It has always been a party, but it's always been a boater party. This year it's like they were saying the boaters were the reason the parties happened, so we need to replace the boaters with safe, family fun from the front range.

And that's fine about SUP, but they should just rename it "Salida SUP Days, Where Boaters Need Not Apply Or Visit" to better reflect the event


----------



## mvhyde (Feb 3, 2004)

Isn't SUP for geezers who can't roll anymore?


----------



## Floatin mucho (Mar 25, 2012)

yetigonecrazy said:


> they should just rename it "Salida SUP Days, Where Boaters Need Not Apply Or Visit" to better reflect the event


And maybe FDPB is a more accurate name than SUP? I predict the used market will be flooded with fall down paddle boards in a couple years, once they are no longer fashionable. Maybe next year they can schedule a bellyak race during the freestyle finals to complete the carnival sideshow atmosphere?


----------



## mvhyde (Feb 3, 2004)

*I was teasing the SUP'ers (kind of)*

If it is on the water, I guess I say it belongs in the festival. The whole carnival part is for the locals and those with kids and random touristas who happen to stumble through Salida.

Focusing back on the boating aspect would be nice. I think they mostly accomplished that this year with the only exceptions being not enough reps from boating and boating related companies.

I do wish the JK RV would get parked elsewhere. I think the hype is over and they should do like everyone else and have a 12x12 space with boats and someone actually there handling questions and demos. The RV takes up at least 4 spaces that could be better used.


----------



## FIBArk Tom (Mar 14, 2013)

I will address every comment in this thread personally.. As I busted my ass this year to make this festival happen. I'm not going to let a couple of people who have some internet courage tear it down. 

For starters I will answer the major question. the list of industry companies who were contacted to have a booth at fibark is 3 pages long. When I get home I will post it. Call your favorite company and ask them why they weren't here. 

Here's a spoiler alert on their answer. NONE of these companies have any money for this sort of thing. Booths at Fibark are CHEAP in comparison to trade shows and other events. I got denied by 85% of companies I contacted, and 100% of them said they either didn't have the money to get to fibark or that they were concentrating on Major trade shows like OR. 
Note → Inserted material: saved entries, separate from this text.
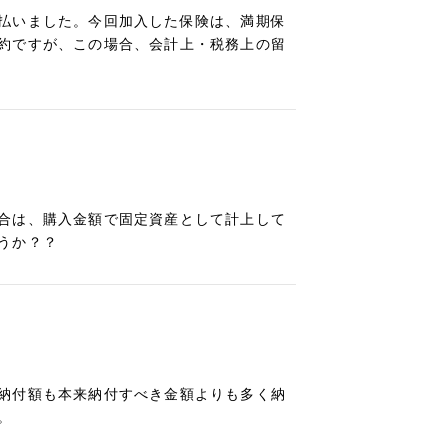
払いました。今回加入した保険は、満期保
約ですが、この場合、会計上・税務上の留
合は、購入金額で固定資産として計上して
うか？？
納付額も本来納付すべき金額よりも多く納
。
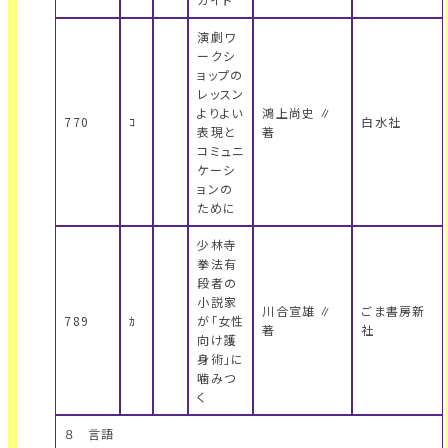
演劇ワ
ークシ
ョップの
レッスン
よりよい
鴻上尚史 ∥
770
ｺ
白水社
表現と
著
コミュニ
ケーシ
ョンの
ために
少林寺
拳法有
段者の
小説家
川合宣雄 ∥
ごま書房新
789
ｶ
が「女性
著
社
向け護
身術」に
噛みつ
く
８ 言語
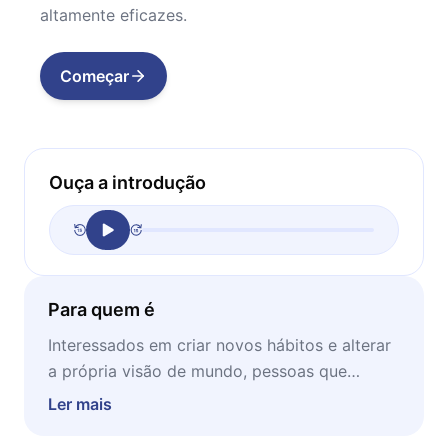
altamente eficazes.
Começar
Ouça a introdução
Para quem é
Interessados em criar novos hábitos e alterar
a própria visão de mundo, pessoas que
sabem que podem mudar mas precisam de
Ler mais
um incentivo para produzir mais e homens e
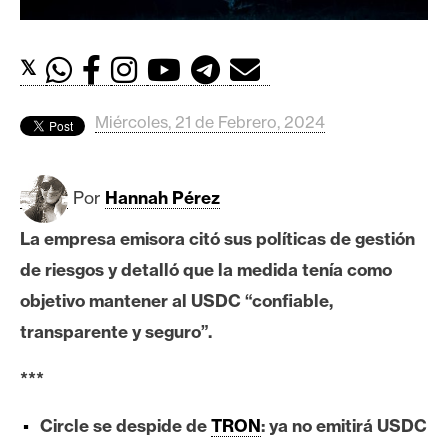
c
a
d
𝕏
o
s
Miércoles, 21 de Febrero, 2024
B
i
Por
Hannah Pérez
t
La empresa emisora citó sus políticas de gestión
c
de riesgos y detalló que la medida tenía como
o
i
objetivo mantener al USDC “confiable,
n
transparente y seguro”.
***
E
t
Circle se despide de
TRON
: ya no emitirá USDC
h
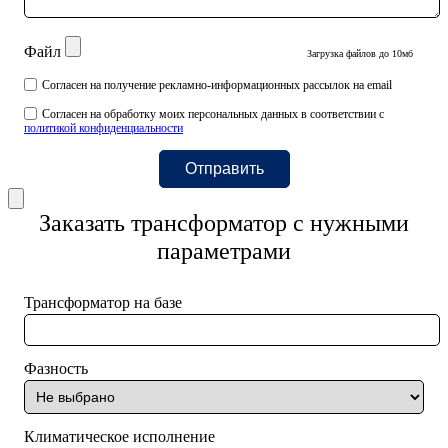
Файл
Загрузка файлов до 10мб
Согласен на получение рекламно-информационных рассылок на email
Согласен на обработку моих персональных данных в соответствии с
политикой конфиденциальности
Отправить
Заказать трансформатор с нужными
параметрами
Трансформатор на базе
Фазность
Климатическое исполнение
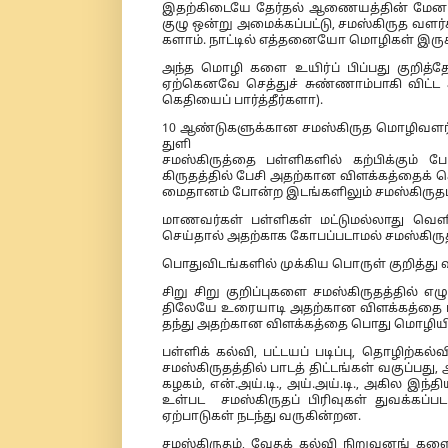
இதற்கிடையே தேர்தல் ஆணையத்தின் மேன
குழு ஒன்று அமைக்கப்பட்டு, சமஸ்கிருத வளர்ச
களாம். நாட்டில் எத்தனையோ மொழிகள் இருக்
அந்த மொழி களை உயிர்ப் பிப்பது குறித்த
ஏற்கெனவே செத்துச் சுண்ணாம்பாகி விட்ட 
கெதியைப் பார்த்தீர்களா).
10 ஆண்டுகளுக்கான சமஸ்கிருத மொழிவளர்ச்
துளி
சமஸ்கிருத்தை பள்ளிகளில் கற்பிக்கும்
கிருதத்தில் பேசி அதற்கான விளக்கத்தைக் க
மைதானம் போன்ற இடங்களிலும் சமஸ்கிருதம
மாணவர்கள் பள்ளிகள் மட்டுமல்லாது வெளி
செய்தால் அதற்காக கோபப்படாமல் சமஸ்கிரு
பொதுவிடங்களில் முக்கிய பொருள் குறித்து 
சிறு சிறு குறிப்புகளை சமஸ்கிருதத்தில் எழ
திலேயே உரையாடி அதற்கான விளக்கத்தை பிற
தந்து அதற்கான விளக்கத்தை பொது மொழியில்
பள்ளிக் கல்வி, பட்டயப் படிப்பு, தொழிற்க
சமஸ்கிருதத்தில் பாடத் திட்டங்கள் வகுப்பது, அய்.அ
கழகம், என்.அய்.டி., அய்.அய்.டி., அகில இந்த
உள்பட சமஸ்கிருதப் பிரிவுகள் துவக்கப்
ஏற்பாடுகள் நடந்து வருகின்றன.
சமஸ்கிருதம், வேதக் கல்வி நிறுவனங் களை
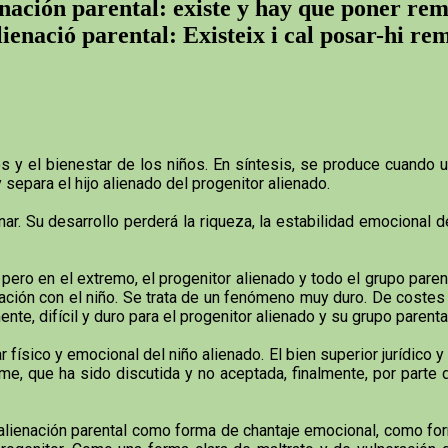
nación parental: existe y hay que poner re
ienació parental: Existeix i cal posar-hi re
 y el bienestar de los niños. En síntesis, se produce cuando un
y separa el hijo alienado del progenitor alienado.
r. Su desarrollo perderá la riqueza, la estabilidad emocional d
 pero en el extremo, el progenitor alienado y todo el grupo paren
lación con el niño. Se trata de un fenómeno muy duro. De coste
ente, difícil y duro para el progenitor alienado y su grupo parent
 físico y emocional del niño alienado. El bien superior jurídico y
e, que ha sido discutida y no aceptada, finalmente, por parte de
alienación parental como forma de chantaje emocional, como for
Another bit of Info CKS Paddlefest and The Go Pro games happened right before fibark. They are both less than 2 hours away. CKS sells a ton of these companies products and Vail is a much more appealing market if you are looking for people who are going to spend money. I am proud that we are still able to have a boat ramp full of whitewater vendors. Take it or leave it.


----------



## FIBArk Tom (Mar 14, 2013)

In response to the Freestyle Schedule- computer glitches aside-- we were not that far off schedule. As someone mentioned having freestyle, sup events and the hooligan on one night is a bear of a schedule. But we do not have space elsewhere to change it. Also sponsors like Badfish and others want their events around hooligan.. That's when we have the crowds. 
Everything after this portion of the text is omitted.